*** Opening of SOURCE RECORDS ***
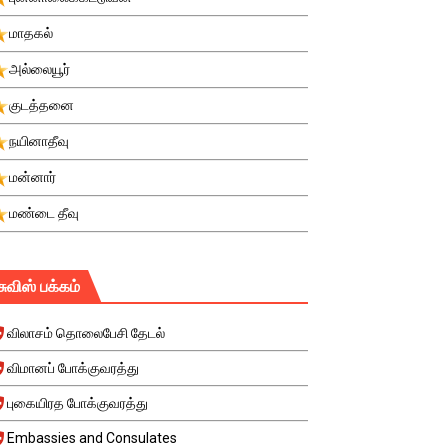
மாதகல்
அல்லையூர்
குடத்தனை
நயினாதீவு
மன்னார்
மண்டை தீவு
சுவிஸ் பக்கம்
விலாசம் தொலைபேசி தேடல்
விமானப் போக்குவரத்து
புகையிரத போக்குவரத்து
Embassies and Consulates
*** Close of SOURCE RECORDS ***
PROBLEM STATEMENT -> Take the line with "விலாசம் தொலைபேசி தேடல்" and all lines after it through the end of the records, and write them out exactly; include nothing else.

SOLUTION FOR THIS EXERCISE ->
விலாசம் தொலைபேசி தேடல்
விமானப் போக்குவரத்து
புகையிரத போக்குவரத்து
Embassies and Consulates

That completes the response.